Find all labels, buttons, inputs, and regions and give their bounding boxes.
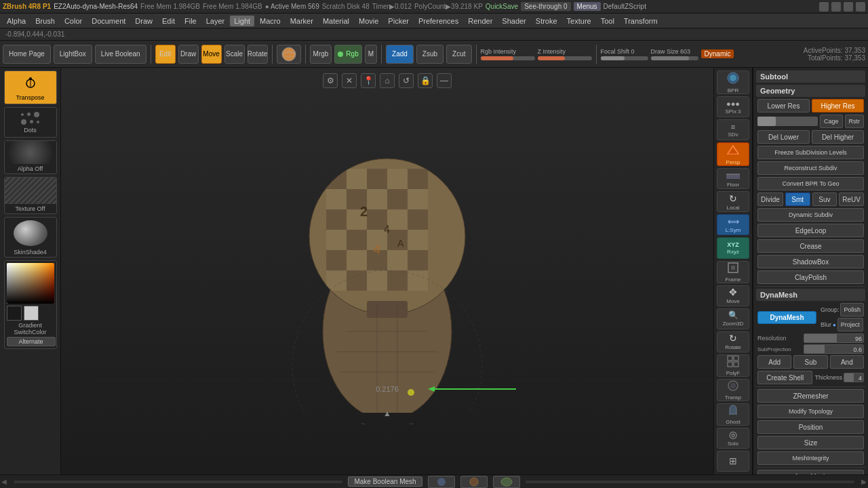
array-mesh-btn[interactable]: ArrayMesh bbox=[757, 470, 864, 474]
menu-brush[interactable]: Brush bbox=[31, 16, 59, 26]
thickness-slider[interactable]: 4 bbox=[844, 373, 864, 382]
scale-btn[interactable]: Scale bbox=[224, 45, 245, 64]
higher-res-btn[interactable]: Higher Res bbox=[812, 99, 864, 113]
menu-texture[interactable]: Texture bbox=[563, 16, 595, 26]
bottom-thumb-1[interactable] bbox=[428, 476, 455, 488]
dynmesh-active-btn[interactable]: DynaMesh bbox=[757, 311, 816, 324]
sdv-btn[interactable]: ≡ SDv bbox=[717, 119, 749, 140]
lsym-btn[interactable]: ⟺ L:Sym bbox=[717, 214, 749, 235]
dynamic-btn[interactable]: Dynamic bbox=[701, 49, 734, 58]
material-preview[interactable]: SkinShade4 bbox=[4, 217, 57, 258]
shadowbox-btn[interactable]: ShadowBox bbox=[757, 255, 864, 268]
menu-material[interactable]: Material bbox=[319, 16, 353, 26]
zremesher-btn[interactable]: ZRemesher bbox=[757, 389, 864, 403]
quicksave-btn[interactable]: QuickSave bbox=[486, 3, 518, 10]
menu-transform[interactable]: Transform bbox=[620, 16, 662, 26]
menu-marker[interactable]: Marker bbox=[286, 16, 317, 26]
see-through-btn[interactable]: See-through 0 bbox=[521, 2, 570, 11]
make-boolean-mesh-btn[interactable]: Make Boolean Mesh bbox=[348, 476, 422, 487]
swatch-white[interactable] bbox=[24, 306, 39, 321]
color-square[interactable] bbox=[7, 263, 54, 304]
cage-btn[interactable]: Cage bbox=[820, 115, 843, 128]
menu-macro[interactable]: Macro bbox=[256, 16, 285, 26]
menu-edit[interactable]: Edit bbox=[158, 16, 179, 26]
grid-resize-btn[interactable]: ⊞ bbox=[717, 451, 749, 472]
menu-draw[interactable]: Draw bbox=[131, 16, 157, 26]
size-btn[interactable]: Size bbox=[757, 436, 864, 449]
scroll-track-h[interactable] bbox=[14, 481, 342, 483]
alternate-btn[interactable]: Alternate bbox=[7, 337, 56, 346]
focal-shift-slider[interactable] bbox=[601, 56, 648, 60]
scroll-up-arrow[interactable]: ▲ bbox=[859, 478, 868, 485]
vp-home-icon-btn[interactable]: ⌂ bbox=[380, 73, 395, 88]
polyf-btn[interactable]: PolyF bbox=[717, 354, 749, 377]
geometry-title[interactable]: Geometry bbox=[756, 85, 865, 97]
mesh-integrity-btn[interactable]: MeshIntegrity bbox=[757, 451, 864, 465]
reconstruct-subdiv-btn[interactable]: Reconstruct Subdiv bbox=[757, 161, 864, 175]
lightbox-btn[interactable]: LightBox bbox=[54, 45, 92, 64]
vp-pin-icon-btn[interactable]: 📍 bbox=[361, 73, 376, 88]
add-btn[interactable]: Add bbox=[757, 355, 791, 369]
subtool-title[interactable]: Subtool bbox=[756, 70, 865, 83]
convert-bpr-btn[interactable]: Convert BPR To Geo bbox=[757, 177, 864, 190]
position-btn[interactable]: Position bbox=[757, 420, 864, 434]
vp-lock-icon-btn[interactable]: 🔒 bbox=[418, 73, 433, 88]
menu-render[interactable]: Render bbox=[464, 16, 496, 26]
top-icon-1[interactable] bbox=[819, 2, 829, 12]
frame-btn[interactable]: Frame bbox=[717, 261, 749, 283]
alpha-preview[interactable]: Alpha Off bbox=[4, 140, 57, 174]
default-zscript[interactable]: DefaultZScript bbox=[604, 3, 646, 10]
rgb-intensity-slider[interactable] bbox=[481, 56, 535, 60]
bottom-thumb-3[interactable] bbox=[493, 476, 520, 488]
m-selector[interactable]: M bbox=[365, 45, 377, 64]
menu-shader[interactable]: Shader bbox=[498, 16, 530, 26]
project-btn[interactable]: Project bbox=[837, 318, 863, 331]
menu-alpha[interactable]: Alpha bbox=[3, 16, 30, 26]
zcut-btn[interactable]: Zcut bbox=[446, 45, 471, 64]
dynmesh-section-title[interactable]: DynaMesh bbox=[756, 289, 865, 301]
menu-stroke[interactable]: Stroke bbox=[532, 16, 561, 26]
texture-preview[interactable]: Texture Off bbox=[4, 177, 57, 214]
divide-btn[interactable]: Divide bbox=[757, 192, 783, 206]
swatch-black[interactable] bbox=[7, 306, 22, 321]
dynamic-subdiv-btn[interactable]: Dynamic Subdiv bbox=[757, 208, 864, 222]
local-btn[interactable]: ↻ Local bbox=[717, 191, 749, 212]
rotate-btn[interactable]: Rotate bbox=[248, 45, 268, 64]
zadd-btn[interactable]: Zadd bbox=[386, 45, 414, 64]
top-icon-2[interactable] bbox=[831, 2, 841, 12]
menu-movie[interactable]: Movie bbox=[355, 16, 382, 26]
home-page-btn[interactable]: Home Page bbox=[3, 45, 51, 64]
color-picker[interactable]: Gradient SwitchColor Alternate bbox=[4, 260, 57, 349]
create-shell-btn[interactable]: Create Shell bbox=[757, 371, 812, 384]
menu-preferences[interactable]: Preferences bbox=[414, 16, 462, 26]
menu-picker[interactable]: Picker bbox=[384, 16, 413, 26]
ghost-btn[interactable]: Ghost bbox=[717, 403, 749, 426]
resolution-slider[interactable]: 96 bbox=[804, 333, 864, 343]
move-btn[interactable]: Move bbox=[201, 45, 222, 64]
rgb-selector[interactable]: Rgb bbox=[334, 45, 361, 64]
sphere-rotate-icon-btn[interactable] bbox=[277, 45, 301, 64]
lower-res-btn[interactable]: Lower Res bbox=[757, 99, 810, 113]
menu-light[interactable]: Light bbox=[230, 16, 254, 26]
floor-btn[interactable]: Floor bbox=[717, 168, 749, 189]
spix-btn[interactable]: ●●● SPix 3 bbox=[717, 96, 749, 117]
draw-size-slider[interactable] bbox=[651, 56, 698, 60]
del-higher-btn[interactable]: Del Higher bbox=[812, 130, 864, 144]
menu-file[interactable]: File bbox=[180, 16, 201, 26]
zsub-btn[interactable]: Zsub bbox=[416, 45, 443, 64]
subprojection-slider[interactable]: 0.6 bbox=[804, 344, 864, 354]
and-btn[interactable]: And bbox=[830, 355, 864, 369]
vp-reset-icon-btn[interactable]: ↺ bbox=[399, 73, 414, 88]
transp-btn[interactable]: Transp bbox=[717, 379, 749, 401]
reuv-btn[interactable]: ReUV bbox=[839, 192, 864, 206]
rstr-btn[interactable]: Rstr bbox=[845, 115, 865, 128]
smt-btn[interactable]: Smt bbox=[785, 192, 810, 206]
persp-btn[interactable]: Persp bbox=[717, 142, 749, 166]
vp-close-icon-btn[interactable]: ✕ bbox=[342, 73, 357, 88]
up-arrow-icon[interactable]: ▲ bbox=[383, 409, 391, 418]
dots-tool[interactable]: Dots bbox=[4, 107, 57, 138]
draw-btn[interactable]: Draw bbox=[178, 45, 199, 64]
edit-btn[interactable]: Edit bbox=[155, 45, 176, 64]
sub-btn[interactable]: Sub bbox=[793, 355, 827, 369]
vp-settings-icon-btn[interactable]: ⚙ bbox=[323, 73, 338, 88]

* * * * * * *

Search the data above for the string "arrow". Report every line where it is found.

Result for this task:
scroll-up-arrow[interactable]: ▲ bbox=[859, 478, 868, 485]
up-arrow-icon[interactable]: ▲ bbox=[383, 409, 391, 418]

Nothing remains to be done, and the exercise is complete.